» Task: Nothing should appear in the answer except the lines below from the line containing "それならいっそのこと、" through the line containing "Vitálišovská 473 , Liptovský Mikuláš", copied exactly, with pictures left out.

» Saved data entries:
------------------------------------------------------------

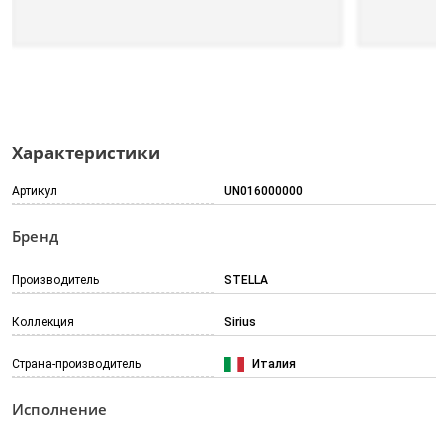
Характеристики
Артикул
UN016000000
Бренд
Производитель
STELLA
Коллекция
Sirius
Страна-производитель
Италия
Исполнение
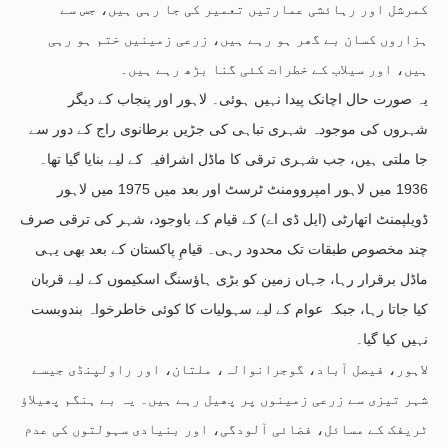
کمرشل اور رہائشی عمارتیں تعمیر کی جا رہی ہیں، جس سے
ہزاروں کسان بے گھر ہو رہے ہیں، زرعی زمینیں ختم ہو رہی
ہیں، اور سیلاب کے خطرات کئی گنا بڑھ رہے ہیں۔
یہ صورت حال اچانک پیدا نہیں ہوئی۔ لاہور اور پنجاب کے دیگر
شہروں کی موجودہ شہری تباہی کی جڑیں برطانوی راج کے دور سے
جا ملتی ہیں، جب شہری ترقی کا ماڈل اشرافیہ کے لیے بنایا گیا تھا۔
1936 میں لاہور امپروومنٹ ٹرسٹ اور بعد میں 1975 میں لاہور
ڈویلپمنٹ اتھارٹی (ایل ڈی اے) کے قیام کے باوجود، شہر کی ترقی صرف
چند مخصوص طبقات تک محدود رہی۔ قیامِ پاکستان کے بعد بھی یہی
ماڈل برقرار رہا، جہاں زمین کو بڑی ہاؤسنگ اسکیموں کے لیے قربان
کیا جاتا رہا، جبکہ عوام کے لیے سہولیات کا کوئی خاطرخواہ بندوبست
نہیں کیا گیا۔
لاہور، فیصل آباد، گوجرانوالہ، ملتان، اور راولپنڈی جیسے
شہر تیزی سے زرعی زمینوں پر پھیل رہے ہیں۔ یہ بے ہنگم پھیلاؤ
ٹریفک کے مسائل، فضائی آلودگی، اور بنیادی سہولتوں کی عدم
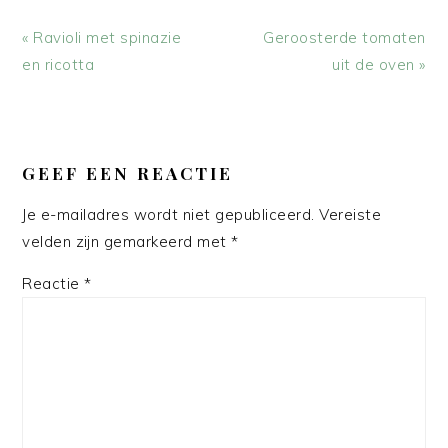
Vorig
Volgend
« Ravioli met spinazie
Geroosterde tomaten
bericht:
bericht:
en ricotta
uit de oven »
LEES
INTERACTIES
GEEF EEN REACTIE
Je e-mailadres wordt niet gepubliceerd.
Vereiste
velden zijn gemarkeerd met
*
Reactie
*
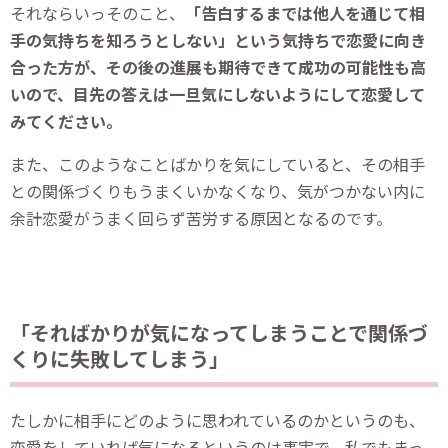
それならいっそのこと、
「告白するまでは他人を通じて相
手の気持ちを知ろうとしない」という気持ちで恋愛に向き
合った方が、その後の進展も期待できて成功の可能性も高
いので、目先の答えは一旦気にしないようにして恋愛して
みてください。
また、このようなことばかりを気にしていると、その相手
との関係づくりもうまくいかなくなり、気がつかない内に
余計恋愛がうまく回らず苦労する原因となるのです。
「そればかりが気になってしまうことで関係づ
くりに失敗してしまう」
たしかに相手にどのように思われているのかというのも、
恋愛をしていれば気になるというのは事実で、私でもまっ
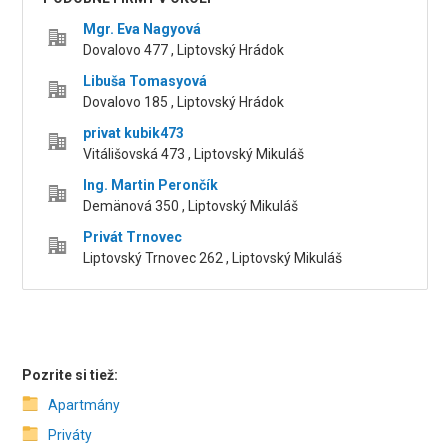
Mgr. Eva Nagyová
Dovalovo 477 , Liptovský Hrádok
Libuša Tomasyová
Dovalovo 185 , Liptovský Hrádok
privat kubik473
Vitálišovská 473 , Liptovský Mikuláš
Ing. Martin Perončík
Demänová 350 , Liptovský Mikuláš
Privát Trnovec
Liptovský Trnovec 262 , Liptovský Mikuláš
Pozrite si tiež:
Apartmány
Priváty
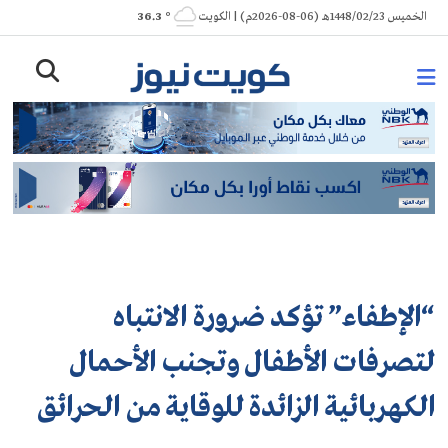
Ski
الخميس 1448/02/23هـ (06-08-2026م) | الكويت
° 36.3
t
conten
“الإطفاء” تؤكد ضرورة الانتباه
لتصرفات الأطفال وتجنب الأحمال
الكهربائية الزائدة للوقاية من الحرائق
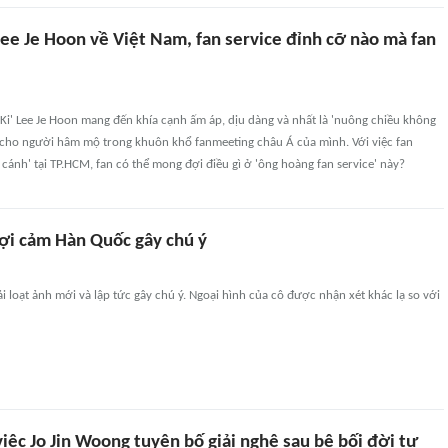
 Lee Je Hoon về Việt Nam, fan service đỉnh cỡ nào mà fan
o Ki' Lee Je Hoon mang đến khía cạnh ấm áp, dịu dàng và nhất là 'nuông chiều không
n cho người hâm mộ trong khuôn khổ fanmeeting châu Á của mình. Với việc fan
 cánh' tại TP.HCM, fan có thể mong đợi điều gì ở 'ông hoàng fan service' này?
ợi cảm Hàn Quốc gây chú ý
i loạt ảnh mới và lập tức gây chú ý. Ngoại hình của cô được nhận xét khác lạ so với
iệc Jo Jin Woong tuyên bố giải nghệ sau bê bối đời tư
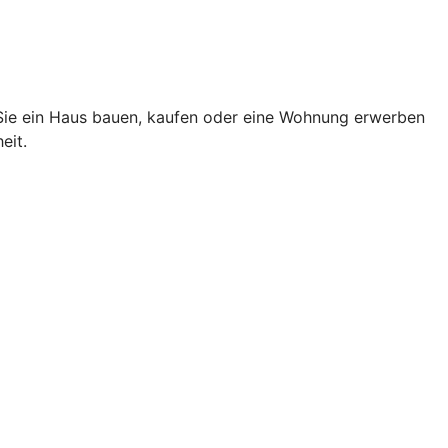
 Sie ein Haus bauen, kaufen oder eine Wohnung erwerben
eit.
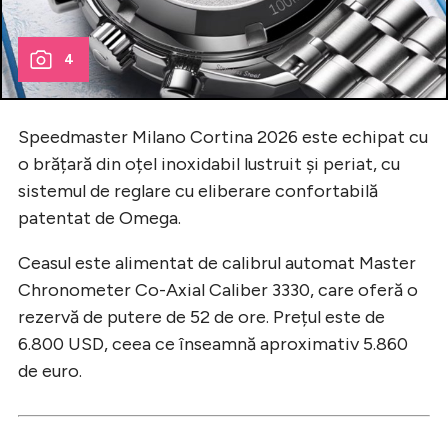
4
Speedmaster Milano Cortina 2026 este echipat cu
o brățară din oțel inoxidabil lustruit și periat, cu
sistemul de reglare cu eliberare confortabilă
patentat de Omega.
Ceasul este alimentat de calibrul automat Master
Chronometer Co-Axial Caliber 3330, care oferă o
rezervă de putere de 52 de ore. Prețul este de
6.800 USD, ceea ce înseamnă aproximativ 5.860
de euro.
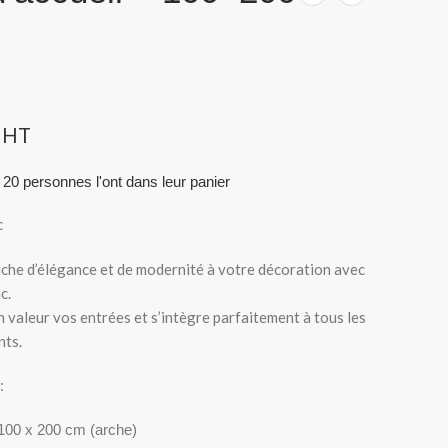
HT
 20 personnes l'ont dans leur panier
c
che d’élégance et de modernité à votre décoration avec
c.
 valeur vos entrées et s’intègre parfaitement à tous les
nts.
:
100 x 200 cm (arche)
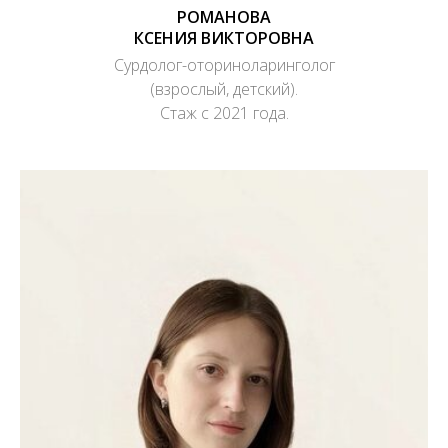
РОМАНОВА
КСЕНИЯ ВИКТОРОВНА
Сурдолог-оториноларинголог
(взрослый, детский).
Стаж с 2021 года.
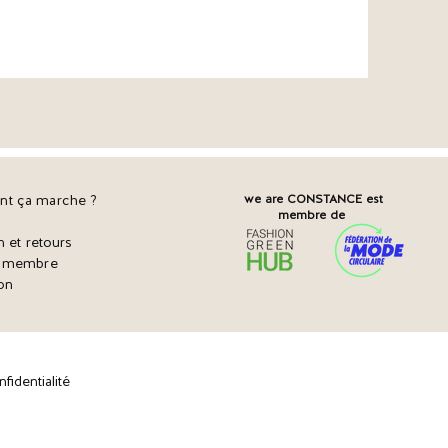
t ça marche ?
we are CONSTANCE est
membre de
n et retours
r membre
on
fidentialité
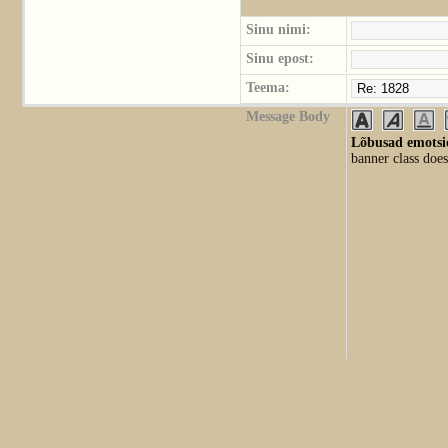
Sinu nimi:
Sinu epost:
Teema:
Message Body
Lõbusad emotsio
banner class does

------------------------------------------------------------

» Exercise solution:
それならいっそのこと、
「告白するまでは他人を通じて相
手の気持ちを知ろうとしない」という気持ちで恋愛に向き
合った方が、その後の進展も期待できて成功の可能性も高
いので、目先の答えは一旦気にしないようにして恋愛して
みてください。
また、このようなことばかりを気にしていると、その相手
との関係づくりもうまくいかなくなり、気がつかない内に
余計恋愛がうまく回らず苦労する原因となるのです。
「そればかりが気になってしまうことで関係づ
くりに失敗してしまう」
たしかに相手にどのように思われているのかというのも、
恋愛をしていれば気になるというのは事実で、私でもまっ
Mgr. Eva Nagyová
Dovalovo 477 , Liptovský Hrádok
Libuša Tomasyová
Dovalovo 185 , Liptovský Hrádok
privat kubik473
Vitálišovská 473 , Liptovský Mikuláš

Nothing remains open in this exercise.